Redox Signaling in Sickle Cell Disease

Abstract

Sickle cell disease (SCD) is characterized by chronic hemolysis and repeated episodes of vascular occlusion leading to progressive organ injury. SCD is characterized by unbalanced, simultaneous pro-oxidant and anti-oxidant processes at the molecular, cellular and tissue levels, with the majority of reactions tipped in favor of pro-oxidant pathways. In this brief review we discuss new findings regarding how oxidized hemin, hemolysis, mitochondrial dysfunction and the innate immune system generate oxidative stress while hemopexin, haptoglobin, heme oxygenase-1 (HO-1) and nuclear factor erythroid 2-related factor 2 (Nrf2) may provide protection in human and murine SCD. We will also describe recent clinical trials showing beneficial effects of antioxidant therapy in SCD.

Keywords: hemoglobin; hemolysis; inflammation; oxidative stress; sickle cell disease.

Figure 1:. Redox Pathophysiology of Sickle Cell Disease (SCD).

Sickle RBC: A single point mutation in the beta globin (HBB) gene results in sickle hemoglobin (HbS), which reversibly polymerizes upon deoxygenation leading to red blood cell (RBC) sickling. Auto-oxidation of unstable HbS forms reactive oxygen species (ROS), upregulation of nicotinamide adenine dinucleotide phosphate (NADPH) oxidase and depletion of glutathione, further contributing to RBC oxidative stress, cytoskeletal oxidation and lipid membrane peroxidation. Fragile sickle RBCs are prone to lysis, releasing intracellular components and microparticles into the circulation. Cellular Redox Injury: Cell-free Hb (Fe²⁺) can be oxidized to MetHb (Fe³⁺) by scavenging nitric oxide (NO) or reacting with H₂O₂ (Fenton reaction); once oxidized, hemin is readily released from MetHb. Increased circulating or cellular NADPH oxidase, myeloperoxidase (MPO), xanthine oxidase (XO) and uncoupled endothelial nitric oxide synthase (eNOS) also generate ROS in SCD. Immune cell and platelet activation release high mobility group box protein 1 (HMGB1) and cytokines. Hemin, ROS, HMGB1 and cytokines all promote sterile inflammation, endothelial dysfunction and increased expression of adhesion molecules, such as P-selectin and vascular cell adhesion molecule-1 (VCAM-1). Vaso-occlusion: RBC sickling and increased adhesion between the neutrophils, platelets, sickle RBCs and the vascular endothelium lead to stasis of blood flow, known as vaso-occlusion in SCD. Repeated episodes of vaso-occlusion produce ischemia/reperfusion injury that further contributes to cellular redox injury and sterile inflammation. Used with permission from Cheryl A. Hillery.

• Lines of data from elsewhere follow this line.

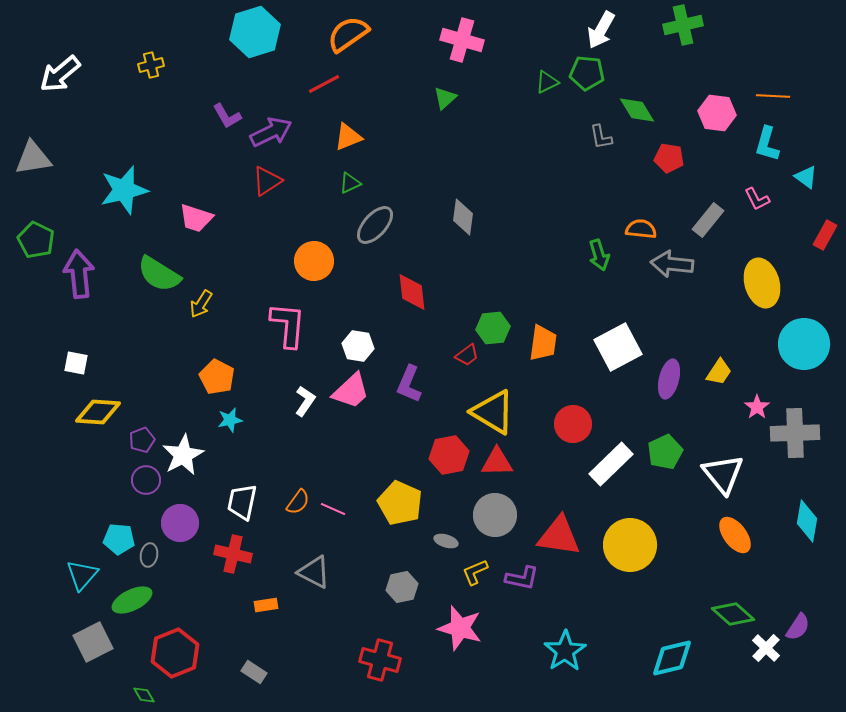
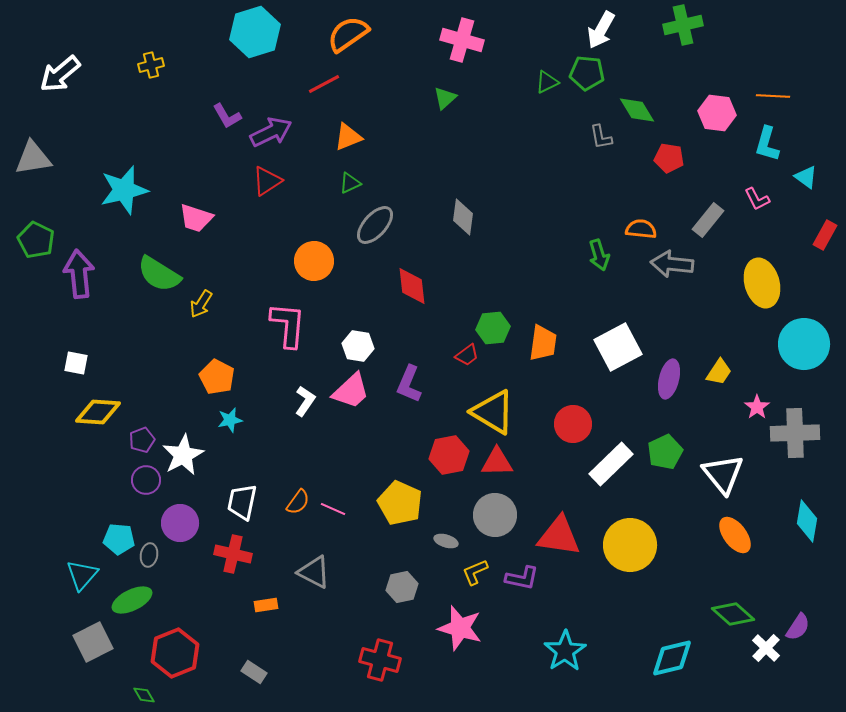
red diamond at (412, 292): moved 6 px up
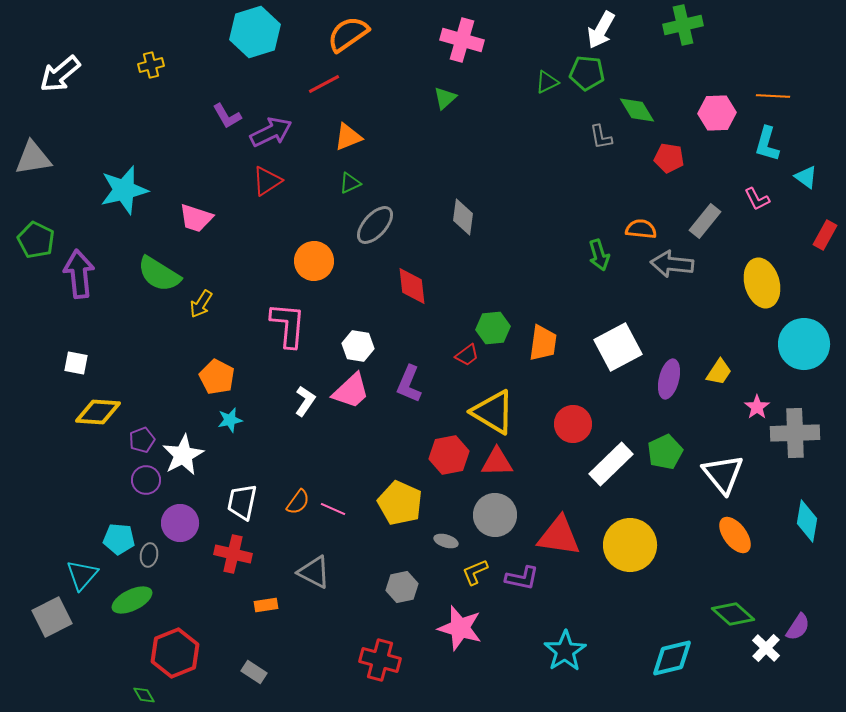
pink hexagon at (717, 113): rotated 9 degrees counterclockwise
gray rectangle at (708, 220): moved 3 px left, 1 px down
gray square at (93, 642): moved 41 px left, 25 px up
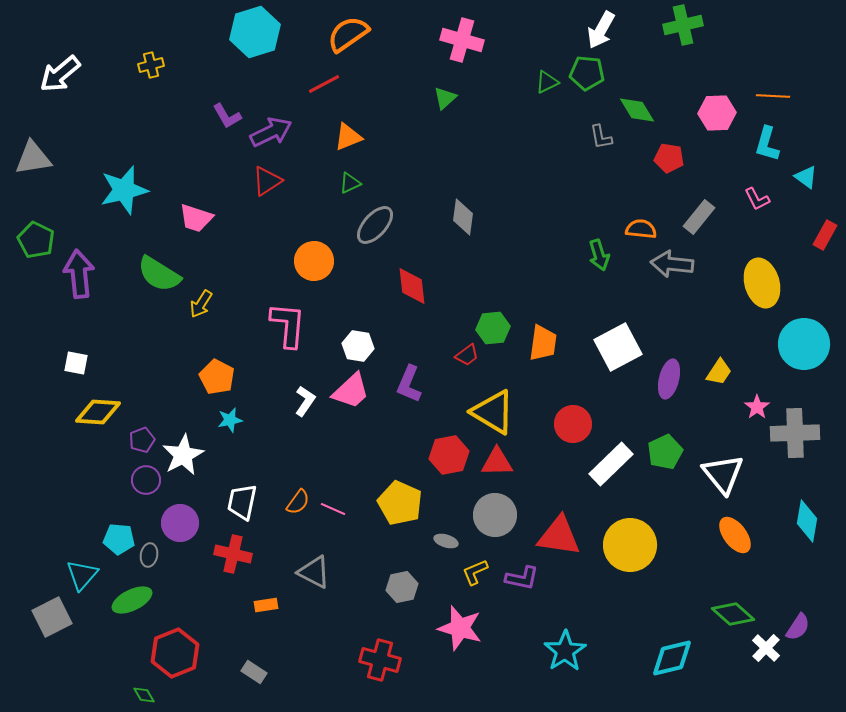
gray rectangle at (705, 221): moved 6 px left, 4 px up
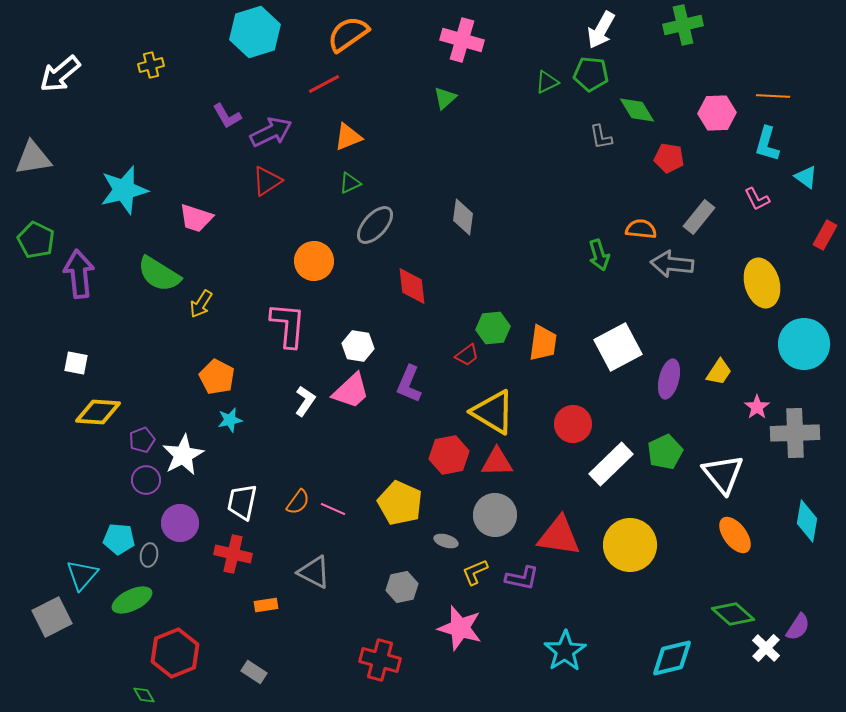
green pentagon at (587, 73): moved 4 px right, 1 px down
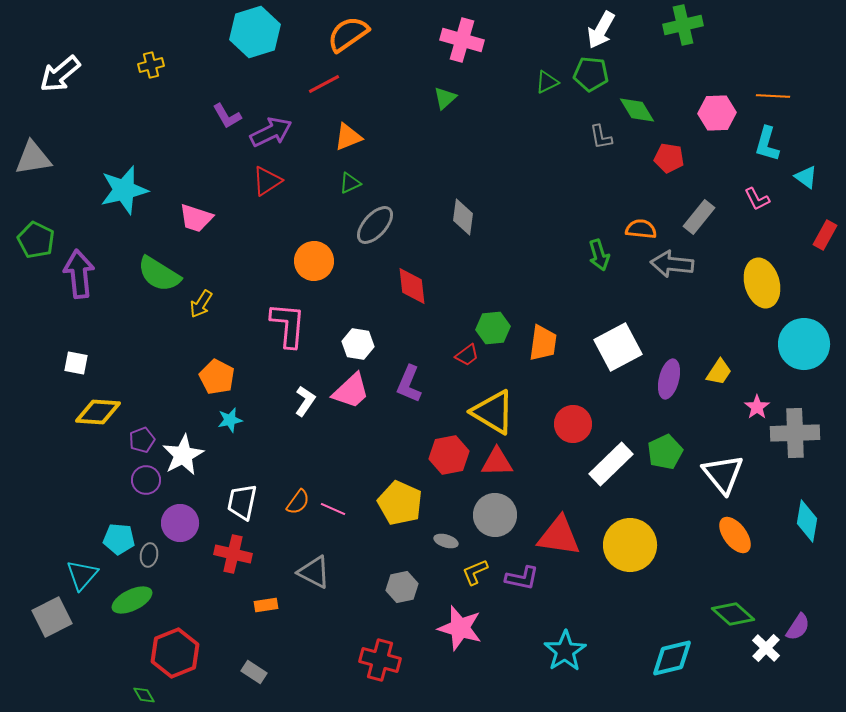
white hexagon at (358, 346): moved 2 px up
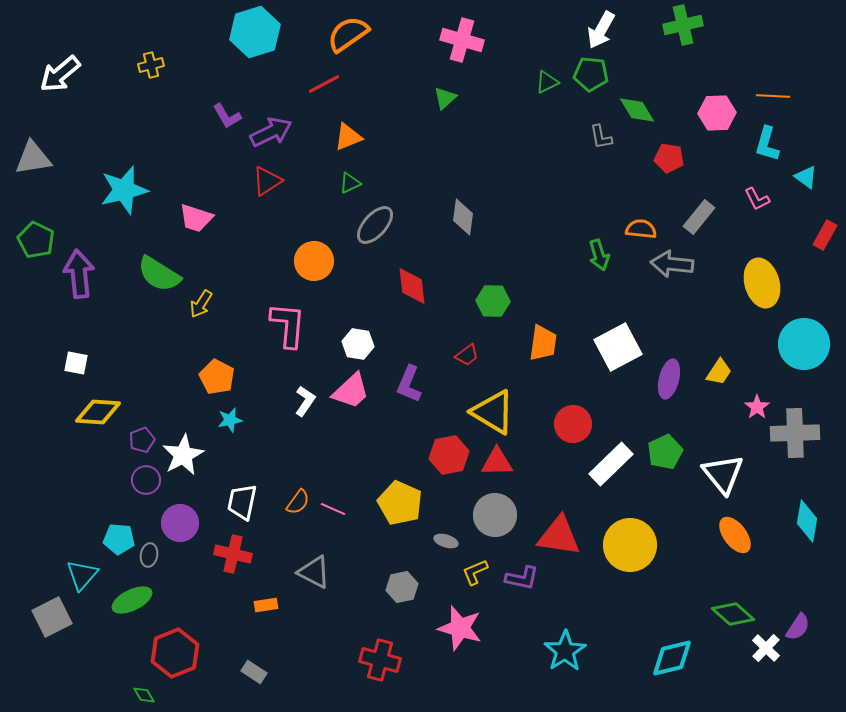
green hexagon at (493, 328): moved 27 px up; rotated 8 degrees clockwise
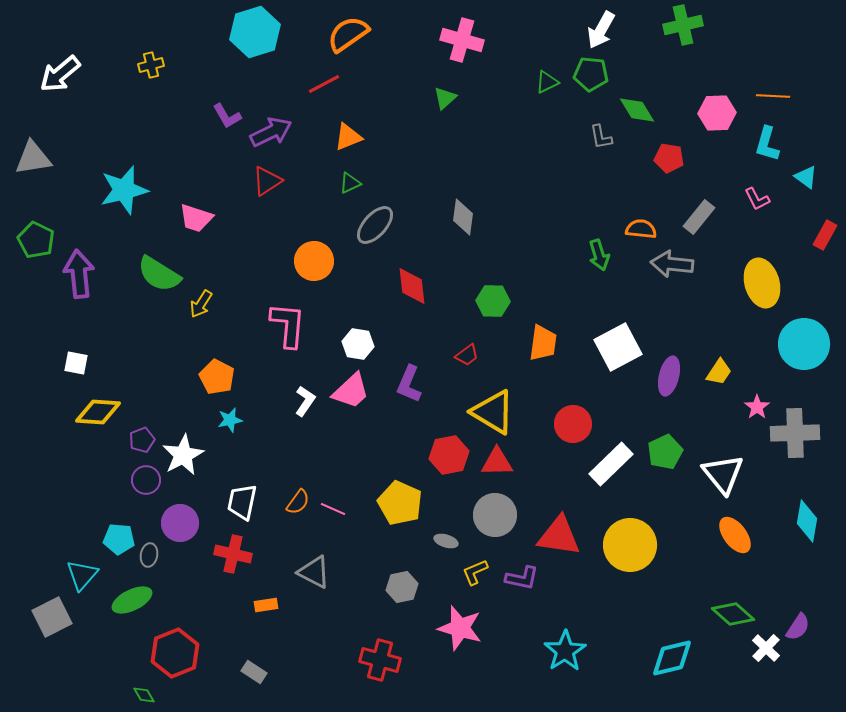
purple ellipse at (669, 379): moved 3 px up
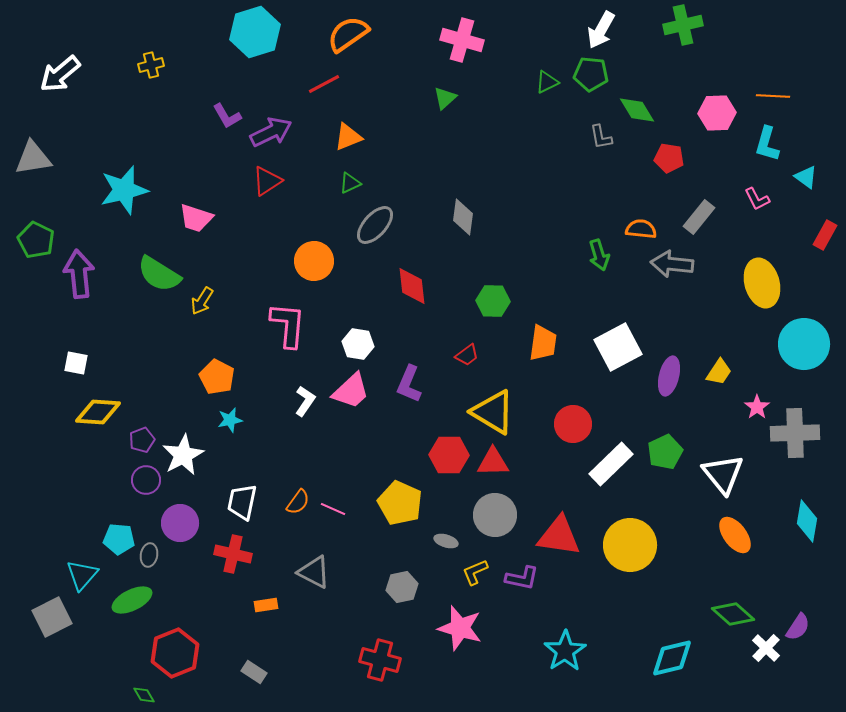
yellow arrow at (201, 304): moved 1 px right, 3 px up
red hexagon at (449, 455): rotated 12 degrees clockwise
red triangle at (497, 462): moved 4 px left
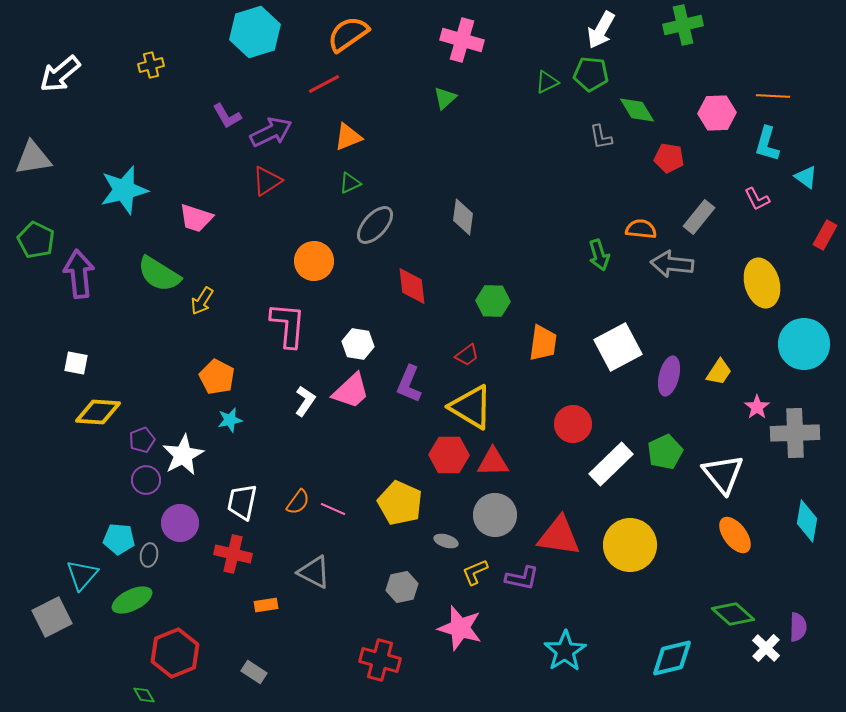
yellow triangle at (493, 412): moved 22 px left, 5 px up
purple semicircle at (798, 627): rotated 32 degrees counterclockwise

Figure 2:. Protective Mechanisms and Therapeutic Targets.

Endogenous molecules and exogenous drugs target different pathways to protect against redox injury in SCD. Sickle RBC: Fetal hemoglobin (HbF), glutathione, NADH, hydroxyurea, GBT440 (voxelotor), omega-3-fatty acids (SC411) and oral carbon monoxide help prevent RBC injury by reducing HbS polymerization or by stabilizing the RBC membrane. Cellular Redox Injury: Haptoglobin, hemopexin, heme oxygenase-1 (HO-1), Nuclear factor erythroid 2-related factor 2 (Nrf2), L-glutamine, coenzyme Q10, a wide variety of antioxidants and inhibition of cytokines or leukotrienes are both natural protective mechanisms against redox injury and potential therapeutic strategies to reduce redox stress in SCD. Vaso-occlusion: RBC transfusion, nitric oxide (NO), hydroxyurea, L-arginine, crizanlizumab (P-selectin inhibitor), rivipansel (pan-selection inhibitor), intravenous immune globulin (IVIG), CCP-224 (glycoprotein Ibα inhibitor), mitogen-activated protein kinase enzyme (MEK) inhibitors and anti-platelet agents are aimed at improving endothelial dysfunction and preventing cell-cell interactions, which play vital roles in vaso-occlusion. Only hydroxyurea and l-glutamine are FDA approved for the treatment of SCD. Used with permission from Cheryl A. Hillery.